[DATA RECORDS Boundary: Start]

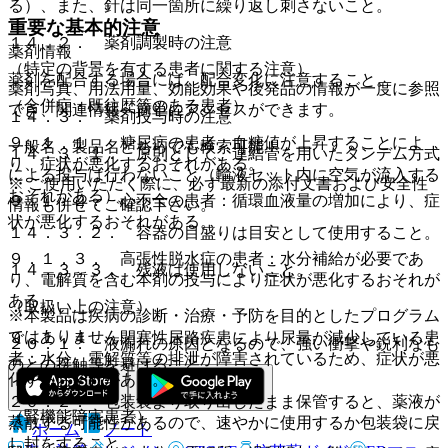
る）、また、針は同一箇所に繰り返し刺さないこと。
重要な基本的注意
１４．２． 薬剤調製時の注意
薬剤情報
（特定の背景を有する患者に関する注意）
薬剤を配合する場合には、配合変化に注意すること。
薬剤写真、用法用量、効能効果や後発品の情報が一度に参照
（合併症・既往歴等のある患者）
でき、関連情報へ簡単にアクセスができます。
１４．３． 薬剤投与時の注意
９．１．１． 糖尿病の患者：血糖値が上昇することによ
一般名、製品名どちらでも検索可能！
１４．３．１． 原則として、連結管を用いたタンデム方式
り、症状が悪化するおそれがある。
による投与は行わないこと（輸液セット内に空気が流入する
※ ご使用いただく際に、必ず最新の添付文書および安全性
おそれがある）。
９．１．２． 心不全の患者：循環血液量の増加により、症
情報も併せてご確認下さい。
状が悪化するおそれがある。
１４．３．２． 容器の目盛りは目安として使用すること。
９．１．３． 高張性脱水症の患者：水分補給が必要であ
１４．３．３． 残液は使用しないこと。
り、電解質を含む本剤の投与により症状が悪化するおそれが
ある。
（取扱い上の注意）
※本製品は疾病の診断・治療・予防を目的としたプログラム
ではありません。
９．１．４． 閉塞性尿路疾患により尿量が減少している患
２０．１． 液漏れの原因となるので、強い衝撃や鋭利なも
者：水分、電解質等の排泄が障害されているため、症状が悪
のとの接触等を避けること。
化するおそれがある。
２０．２． 包装袋より取り出したまま保管すると、薬液が
（腎機能障害患者）
蒸散する可能性があるので、速やかに使用するか包装袋に戻
ホーム
ノート
し封をすること。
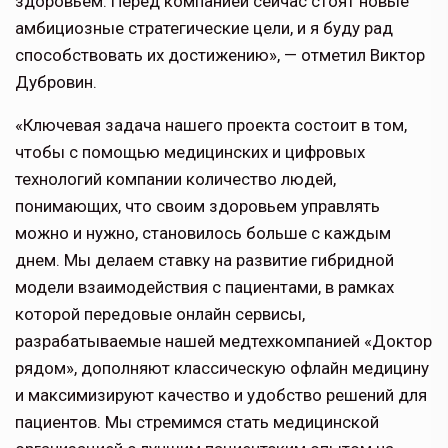
здоровьем. Перед компанией сейчас стоят новые
амбициозные стратегические цели, и я буду рад
способствовать их достижению», — отметил Виктор
Дубровин.
«Ключевая задача нашего проекта состоит в том,
чтобы с помощью медицинских и цифровых
технологий компании количество людей,
понимающих, что своим здоровьем управлять
можно и нужно, становилось больше с каждым
днем. Мы делаем ставку на развитие гибридной
модели взаимодействия с пациентами, в рамках
которой передовые онлайн сервисы,
разрабатываемые нашей медтехкомпанией «Доктор
рядом», дополняют классическую офлайн медицину
и максимизируют качество и удобство решений для
пациентов. Мы стремимся стать медицинской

[DATA RECORDS Boundary: End]

THE PROBLEM
Give the lines above again exactly, from the one containing "９．１．１． 糖尿病の患者：血糖値が上昇することによ" to the one containing "амбициозные стратегические цели, и я буду рад", both included, but leave out the pictures.

RESPONSE
９．１．１． 糖尿病の患者：血糖値が上昇することによ
一般名、製品名どちらでも検索可能！
１４．３．１． 原則として、連結管を用いたタンデム方式
り、症状が悪化するおそれがある。
による投与は行わないこと（輸液セット内に空気が流入する
※ ご使用いただく際に、必ず最新の添付文書および安全性
おそれがある）。
９．１．２． 心不全の患者：循環血液量の増加により、症
情報も併せてご確認下さい。
状が悪化するおそれがある。
１４．３．２． 容器の目盛りは目安として使用すること。
９．１．３． 高張性脱水症の患者：水分補給が必要であ
１４．３．３． 残液は使用しないこと。
り、電解質を含む本剤の投与により症状が悪化するおそれが
ある。
（取扱い上の注意）
※本製品は疾病の診断・治療・予防を目的としたプログラム
ではありません。
９．１．４． 閉塞性尿路疾患により尿量が減少している患
２０．１． 液漏れの原因となるので、強い衝撃や鋭利なも
者：水分、電解質等の排泄が障害されているため、症状が悪
のとの接触等を避けること。
化するおそれがある。
２０．２． 包装袋より取り出したまま保管すると、薬液が
（腎機能障害患者）
蒸散する可能性があるので、速やかに使用するか包装袋に戻
ホーム
ノート
し封をすること。
здоровьем. Перед компанией сейчас стоят новые
амбициозные стратегические цели, и я буду рад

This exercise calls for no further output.